Carregar o celular já fazia mais sentido, porque a qualquer momento alguém
poderia entrar em contato ou mesmo estar disponível para uma conversa.
Dar o número
de telefone é dar o consentimento de se estar disponível para o outro o tempo
todo.
E quando
carregamos um smartphone hoje em dia, não apenas carregamos um aparelho,
carregamos nossa rede de contatos conosco. Se estiver em casa, no trabalho, na Muralha
da China, em Winterfell, Narnia ou Gondor, tendo sinal, todos estes contatos
estão disponíveis para nós, e nós para eles.
Não estar ao
alcance não quer dizer não estar disponível.

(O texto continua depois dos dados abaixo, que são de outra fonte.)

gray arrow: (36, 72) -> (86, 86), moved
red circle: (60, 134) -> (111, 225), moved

Não atende uma ligação ou não
responde uma mensagem em tempo hábil para ver?
Vão fazer
cara feia; vão brigar com você; vão te cobrar porque não atendeu; vão fazer a
pergunta teleológica “porque você tem celular se não atende”, como se o celular
tivesse uma única finalidade, como se para ter um celular tivesse que ter uma
finalidade, e finalidade esta que é atender urgentemente seus contatos!
Criou-se uma
espécie de ethos do usuário de celular, ou seja, um conjunto de costumes
dos portadores destes aparelhos móveis com internet.
Apenas por diversão,
coloquei no google uma busca relacionada com “ética” e “smartphone”, encontrei
uma lista com cinco comportamentos éticos de um usuário:
- Deixar o celular em modo silencioso em certos lugares (velório, sala de aula, reunião);
- Não ignorar outras pessoas por causa do celular (phubbing);
- Não andar enquanto troca mensagens de texto (vai que você cai de cara no chão);
- Não usar o celular no banheiro (germes, sabe?!);
- Não usar o celular como desculpa para evitar certas situações (aquele velho “estava no celular, não vi”).
A noção de
espaço público e privado foi completamente destruída com o uso do celular.

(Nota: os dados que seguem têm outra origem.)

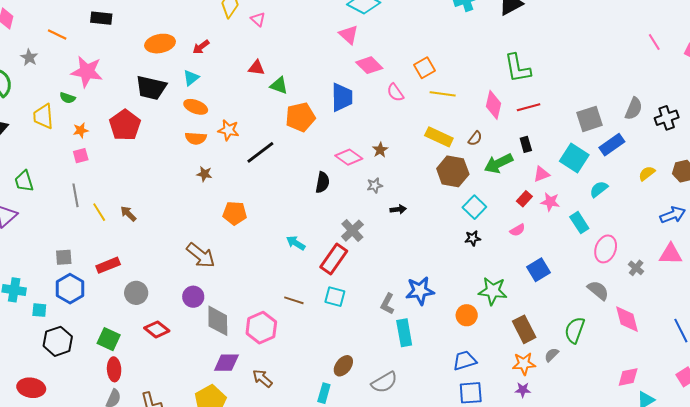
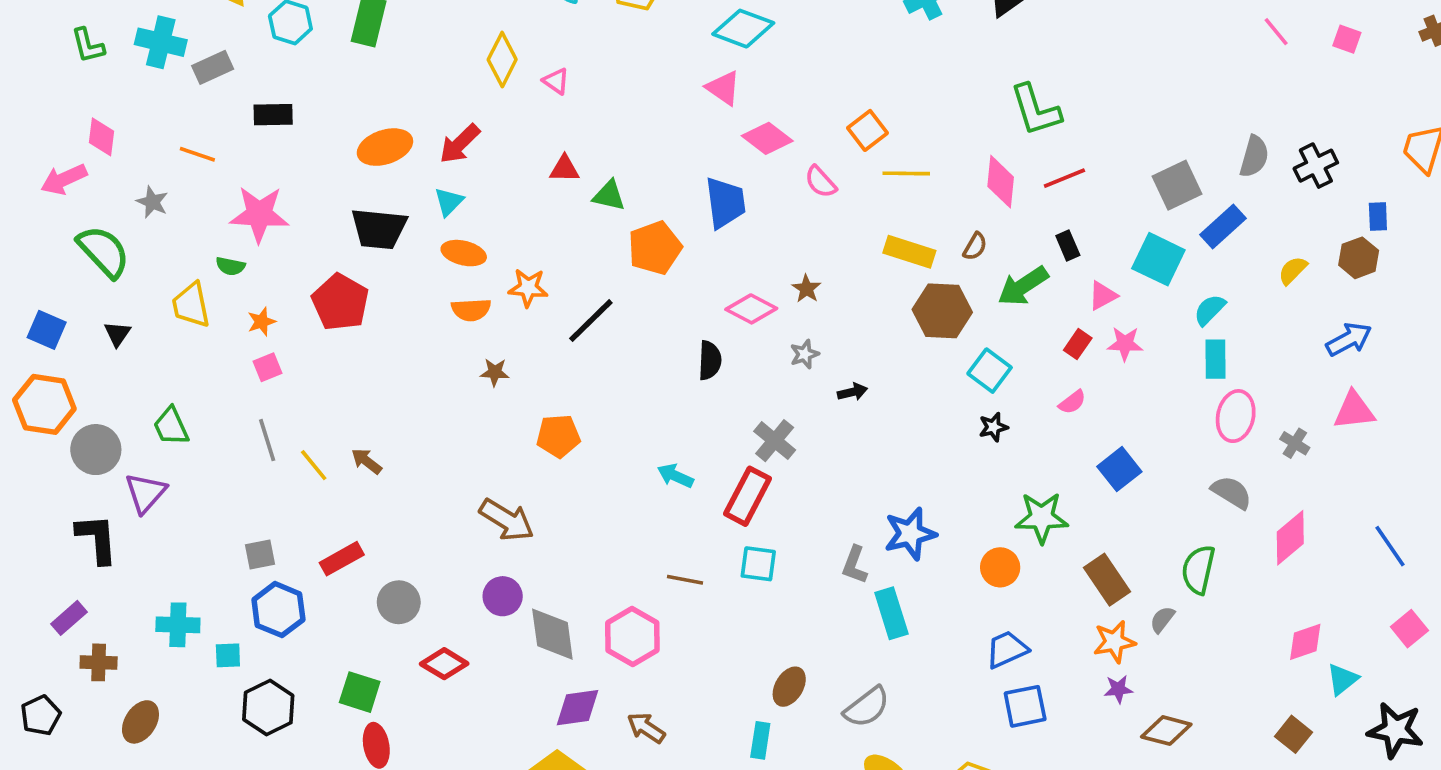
red arrow: (201, 47) -> (460, 144), size x1.4
cyan rectangle: (579, 223) -> (1215, 359), moved, turned 40
pink diamond: (627, 319) -> (1290, 538), turned 72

Empregados são contatados por chefes em suas folgas; professores incomodados
por alunos fora da aula; mães superprotetoras contatam suas proles a qualquer
momento; pares ciumentos se vigiam como verdadeiros psicopatas e por aí vai.
Se antes os
endereços eram dados de extrema importância para se trocar entre nossos pares,
agora temos um novo endereço: o número de telefone é um de nossos números de
identificação, ligados com nosso CPF nas operadoras, e por onde podemos ser
contatados a qualquer hora e local.
Poderia
dizer que é exagero, mas vejo que daqui uns anos, as crianças ao nascer terão
além dos números de RG, CPF, terão um telefone cadastrado em seus documentos.
Se já podemos nascer com a distinção de pessoa física, não vejo como tão
absurdo nascer como contatos.
Imagine na sua agenda de telefone o contato: Baby
+55 19 9666-6666, que por acaso é seu filhinho Edward.
Uma gracinha estes novos
tempos que nos aguardam =D
Este post é uma reflexão
sobre uma das cartas que Zygmunt Bauman publicou
na revista italiana La Repubblica delle Donne
entre 2008 e 2009, que depois foram reunidas e editadas para o livro 44 Cartas ao Mundo Líquido Moderno (Zahar).